A statement cannot be used as the truth but not offered for its truth. Such a use falsifies the hypothesis upon which the evidence was admitted. If that were to stand, then the frontier of legal fiction has warped beyond the boundaries of the rules of evidence. See 2 McCormick on Evid. § 246 n. 6 (Broun ed., 7th ed. 2016) ("An argument that a statement is not offered for its truth is not tenable, however, if it is relevant only if true."); see also United States v. Detrich , 865 F.2d 17, 20 (2d Cir. 1988) ("Whether ... a statement is hearsay depends upon what use the offeror intends the fact-finder to make of it.").
To be sure, there are times when out-of-court statements may be admitted for something other than their truth. See, e.g ., Player v. Thompson , 259 S.C. 600, 610, 193 S.E.2d 531, 535 (1972) (notice). Just as surely, there are times when the familiar refrain of "it's not being offered for the truth" is the courtroom equivalent of "it's not about the money."
Both the majority and DMV focus on the effect the nurse's statements had on the officer, to prove his later actions were justified and reasonable. An out-of-court statement is of course admissible if the purpose of offering it "is not to prove the truth of the statement but merely to prove the fact that it was made ...." Sams v. McCaskill, 282 S.C. 481, 485, 319 S.E.2d 344, 347 (Ct. App. 1984). This focus is misplaced here, however, because neither the officer's state of mind nor his reasonableness can prove Sanders was physically unable to give a breath sample. Moore , 318 S.C. at 295, 457 S.E.2d at 347 (Ct. App. 1995) (reasonableness of officer's inference that driver would be unable to leave hospital to give breath sample not sufficient proof of physical inability to give sample: "However reasonable these conclusions may be under the circumstances, they are legally insufficient.").

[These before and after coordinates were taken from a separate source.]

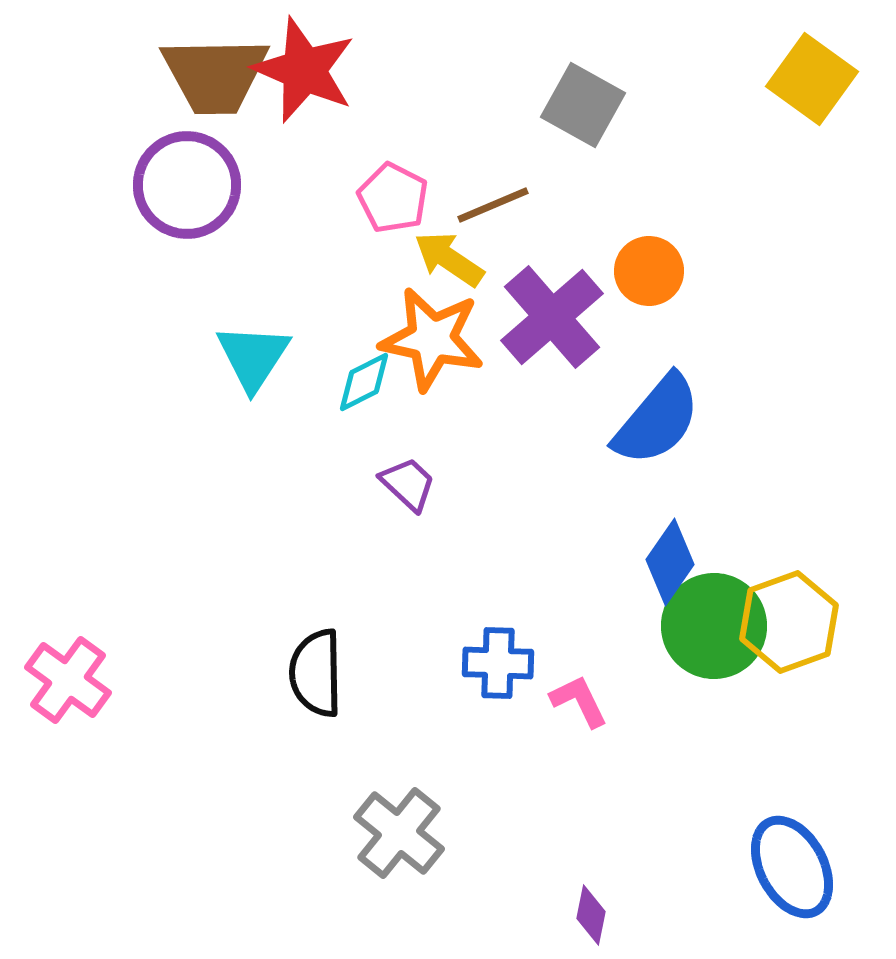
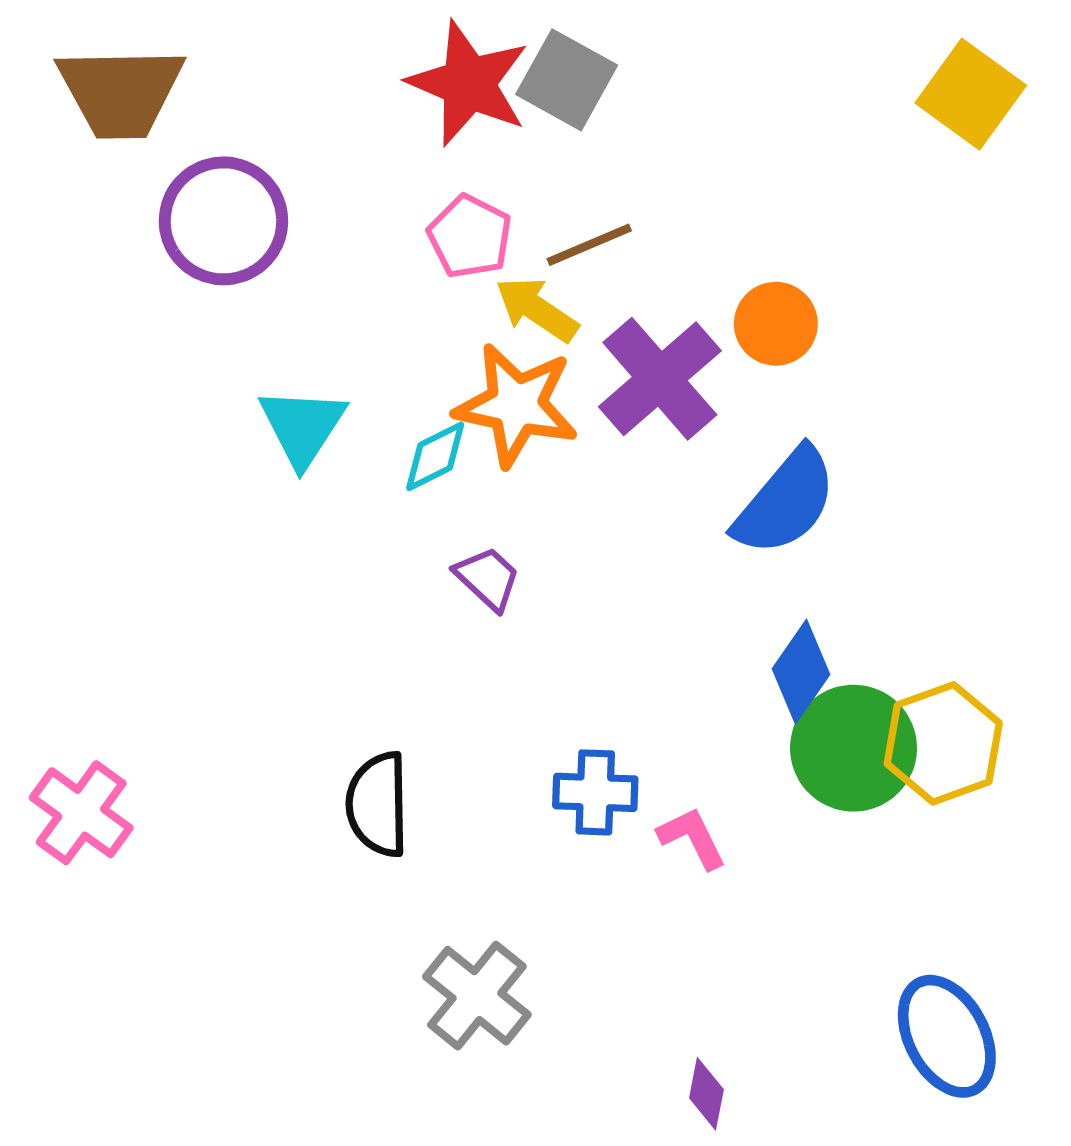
red star: (304, 70) -> (469, 83), moved
brown trapezoid: (215, 75) -> (121, 92), moved
gray square: (583, 105) -> (567, 80), moved

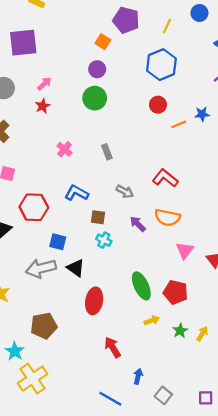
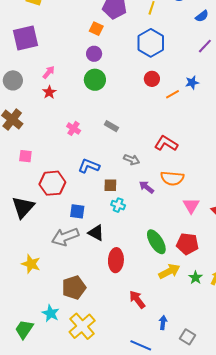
gray rectangle: (107, 152) -> (111, 126), turned -32
yellow arrow: (152, 320) -> (169, 271), size x1.5
yellow cross: (33, 379) -> (82, 326), moved

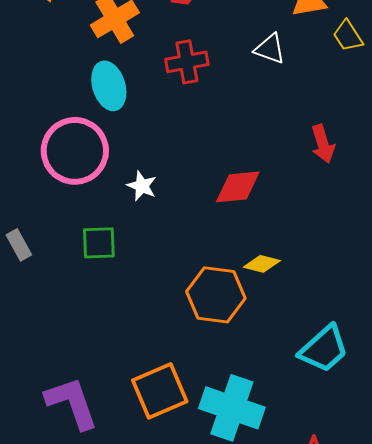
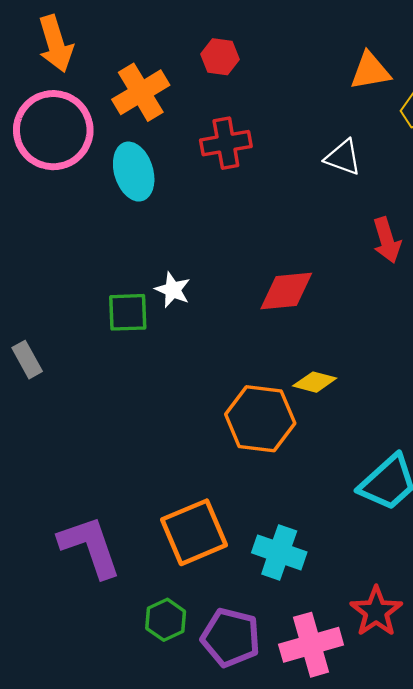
white triangle: (270, 49) -> (343, 157), moved
pink circle: (75, 151) -> (53, 130), moved
green square: (99, 243) -> (128, 312), moved
cyan cross: (232, 408) -> (279, 552), size x0.7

One way to check the real purpose for which evidence is offered is to ask what other evidence proves the fact the tendered evidence is purportedly not being offered to prove (by lawyerly custom, this fact is often coincidentally the most crucial fact the party has to prove to win its case). Here, we can ask what evidence other than Nurse Albright's statements proved Sanders' physical inability. The record tells us the answer: none.
Which is why I must respectfully disagree with the majority. In my opinion, Nurse Albright's out-of-court statements were hearsay, offered for the truth of the matter asserted: that Sanders was physically unable to give a breath sample. I would reverse Sanders' suspension for the harmful error of law that occurred when Nurse Albright's statements were admitted and relied upon for their truth to resolve the dispositive issue at the hearing.
Nor do they, as the majority seems to state, prohibit the arresting officer from testifying a motorist is physically unable to give a breath sample due to being unconscious, dead, or having an injured mouth. As I read the statute and the cases interpreting it, it is only the third exception to § 56-5-2950(a) that requires the opinion of licensed medical personnel. Nevertheless, the majority's acknowledgment that the statute requires an opinion proves my point that Nurse Albright's testimony was offered for its truth.